Thursday, May 05, 2016

The Human Body: It Matters



(Ascension Thursday 2016: This homily was given on May 5, 2016 at St. Pius X Church, Westerly, R.I., by Fr. Raymond Suriani.  Read Acts 1: 1-14.)

[For the audio version of this homily, click here: Ascension Thursday 2016]


There are three possible attitudes that a person can have toward his or her body:

·         It doesn’t matter
·         It’s all that matters
·         It matters

“It doesn’t matter” is an attitude that’s very common these days.  It’s the attitude, for example, of those who abuse drugs or alcohol.  It’s the attitude of those who live a promiscuous lifestyle: people who treat their own bodies and the bodies of others as objects—as objects for their pleasure and amusement.  It’s the attitude of those who don’t take proper care of their bodies—of those who aren’t good stewards of their physical health.  It’s the attitude of abortionists and of people who support things like euthanasia and physician-assisted suicide.  And it’s definitely the attitude of the growing number of people in our society who want to normalize so-called “transgenderism”.  Now that might sound strange, because these men and women seem to be obsessed with the physical.  But in reality they’re not.  In reality, the supporters of transgenderism say to the rest of us, “The human body is irrelevant; it doesn’t matter.  Therefore you can do whatever you want with it, and you can do whatever you want to it.  You can pamper it if you so choose (if that’s what makes you ‘happy’), but you can also abuse it and mutilate it in any way you please—even by removing otherwise healthy body parts.  And, of course, you should be able to take that body of yours into whatever locker room or restroom you feel like taking it into.  That’s a given.  And it others don’t like it or are offended by it, too bad—because their bodies don’t matter either.”
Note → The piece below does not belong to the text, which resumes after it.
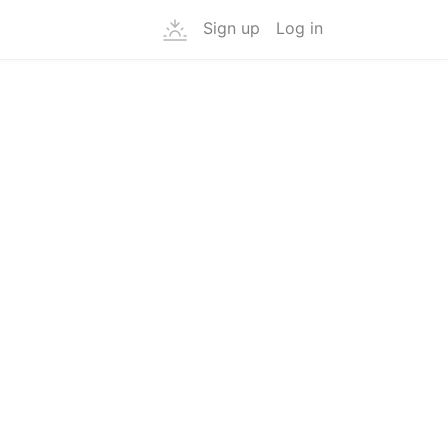
Sign up
Log in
Welcome to our modern, “advanced” society.

That’s the first possible attitude a person can have toward his or her body (or the body of another human being): It doesn’t matter.

The second possible attitude is at the opposite end of the spectrum, and it says that the human body is all that matters—in other words, that it’s the only thing that matters in life.

“The cult of the body” is what Pope John Paul II called it.

This is the attitude of many people who currently work in the entertainment and advertising industries—and in the fitness world: places where we’re constantly given the message that the worst thing that can possibly happen to you is that you get old.

Well, let me tell you, my brothers and sisters, it’s gonna happen—you WILL get old!—no matter how many miles you run, no matter how many reps you do at the gym, and no matter how much anti-wrinkle cream you use on your face.

Hopefully that’s not news to anyone here!

It certainly shouldn’t be.

The proper attitude toward the body, of course, is the third one I mentioned at the beginning of my homily.  As I just said, at one extreme you have those who say the body doesn’t matter at all, and at the other extreme you have those who say the body is the only thing that matters in this life.  But then you have those who take the middle position (the right one), and who say, very simply, that the human body “matters”.  It’s not all that matters—in its present state it’s not immortal like our soul is—but it’s still important.  Which means that we should respect it, and care for it in reasonable ways, and nourish it properly, and use it to serve our neighbor and to demonstrate our love for God.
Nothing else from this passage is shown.